Piper Takes World Of Hurt To Heart

Posted: Aug 15th 2011 By: CMBurnham

In the Pit with Rowdy Roddy Piper, a live taping of the reality show World of Hurt takes place at the Acadia Recreation Complex Thursday at 7 p.m. Visit primeboxoffice. com for tickets.

"I have never, ever taught anybody how to be a prowrestler," says Rowdy Roddy Piper quietly. "Nor do I have any interest in it."

This may seem a peculiar opening line for a conversation about World of Hurt, the Calgary-shot reality show currently filming its second season with Piper as the new trainer of 12 aspiring wrestlers.

On the phone after the first day of filming, the man born in Saskatoon as Roderick George Toombs is much more subdued than his famously madcap "Hot Rod" persona would suggest.

But World of Hurt, he insists, is serious business and the mat veteran is eager to emphasize the show's most distinct quality. This isn't pro wrestling's answer to American Idol. He signed on to share his knowledge and experience with 12 young athletes who were already in the business. Ultimately, he plans to guide them to either superstardom or the sobering realization they should find a new line of work.

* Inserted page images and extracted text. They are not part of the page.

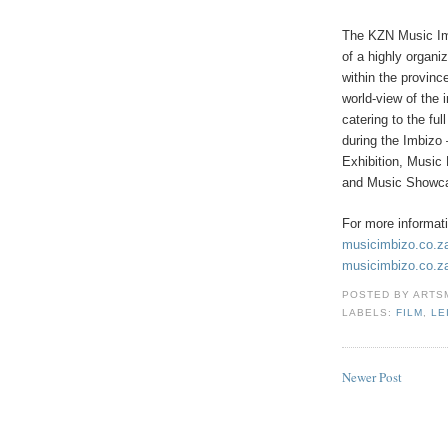
The KZN Music Imbi
of a highly organi
within the provinc
world-view of the 
catering to the fu
during the Imbizo
Exhibition, Musi
and Music Showc
For more informat
musicimbizo.co.z
musicimbizo.co.z
POSTED BY
ARTS
LABELS:
FILM
,
LE
Newer Post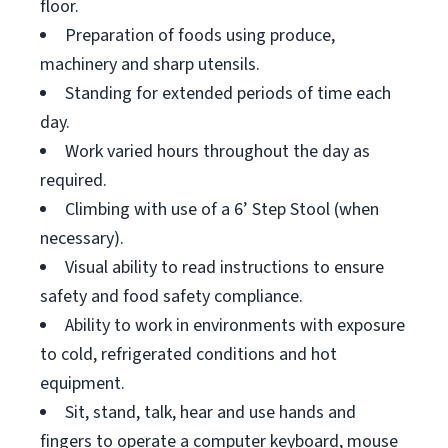
floor.
Preparation of foods using produce,
machinery and sharp utensils.
Standing for extended periods of time each
day.
Work varied hours throughout the day as
required.
Climbing with use of a 6’ Step Stool (when
necessary).
Visual ability to read instructions to ensure
safety and food safety compliance.
Ability to work in environments with exposure
to cold, refrigerated conditions and hot
equipment.
Sit, stand, talk, hear and use hands and
fingers to operate a computer keyboard, mouse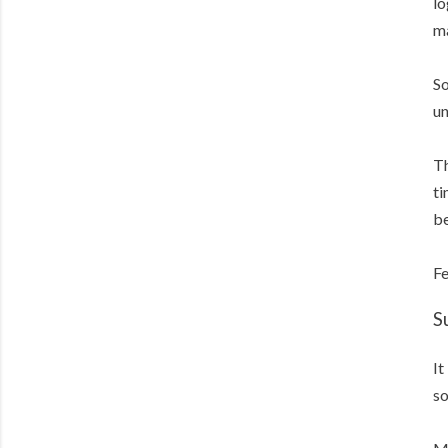
lo
ma
So
un
Th
ti
be
Fe
S
It
so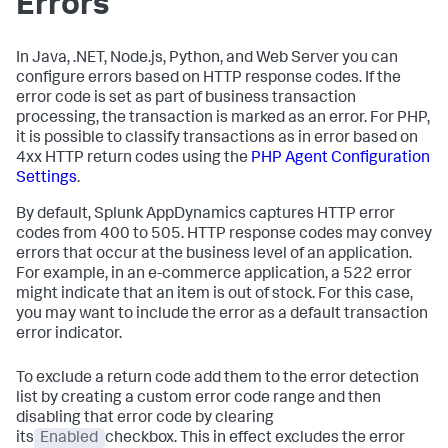
Errors
In Java, .NET, Node.js, Python, and Web Server you can
configure errors based on HTTP response codes. If the
error code is set as part of business transaction
processing, the transaction is marked as an error. For PHP,
it is possible to classify transactions as in error based on
4xx HTTP return codes using the
PHP Agent Configuration
Settings
.
By default,
Splunk AppDynamics
captures HTTP error
codes from 400 to 505. HTTP response codes may convey
errors that occur at the business level of an application.
For example, in an e-commerce application, a 522 error
might indicate that an item is out of stock. For this case,
you may want to include the error as a default transaction
error indicator.
To exclude a return code add them to the error detection
list by creating a custom error code range and then
disabling that error code by clearing
its
Enabled
checkbox. This in effect excludes the error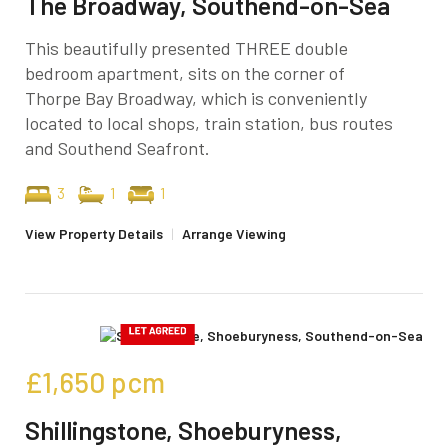
The Broadway, Southend-on-Sea
This beautifully presented THREE double
bedroom apartment, sits on the corner of
Thorpe Bay Broadway, which is conveniently
located to local shops, train station, bus routes
and Southend Seafront.
3
1
1
View Property Details
|
Arrange Viewing
£1,650
pcm
Shillingstone, Shoeburyness,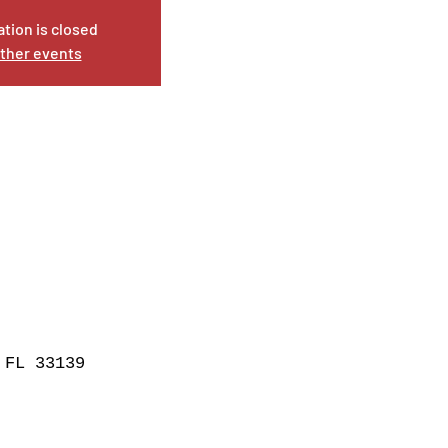
ation is closed
ther events
 FL 33139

"It wasn't a bunch of kids that have watched pro wrestling and want to become a pro wrestler," he says. "It's about people that are established pro wrestlers that are stuck and can't figure it out. That interested me on a couple of levels. For one, you know what they have to do, at least some of them? Go home and get a job. Let me save your life. I started when I was 15. And I've seen a lot."

Separating the wheat from the chaff is a common sentiment during the conversation with the 57-year-old WWE Hall-of-Famer.

Season 2 of World of Hurt will air on the Cave some-time next year. But for now, Piper is at a makeshift gym in Pyramid Production's Calgary studio for a twoweek run that will climax with the taping of a live event Thursday at the Acadia Recreation Complex. It's an evening that Piper says will be a "do-or-die" test for the 12 young wrestlers.

The ring veteran has replaced Season 1 trainer Lance Storm, a Calgarybased wrestler who left the show amicably to spend more time with his family and at his gym. And while it's hard to imagine that Piper's participation was much of a secret in the insular world of "sports entertainment," he says his unannounced arrival on the first day of shooting was a surprise for the participants.

Right out of the gate, he gave them all a tough-love, one-on-one interrogation that he hopes set the tone.

"They were scared to death," he says. " . . . we had a real serious talk. It was like: 'Yeah, but where's the lights and where's the music?' No, there ain't no lights and music."

Piper was already a ring veteran in the mid-1980s when professional wrestling made its seismic shift from a collection of scrappy, regional promotions to worldwide sensation under Vince McMahon's WWF promotion (Now WWE). Piper, sporting a kilt and playing the bagpipes, was one of a handful of early stars who soon found themselves on lunch boxes.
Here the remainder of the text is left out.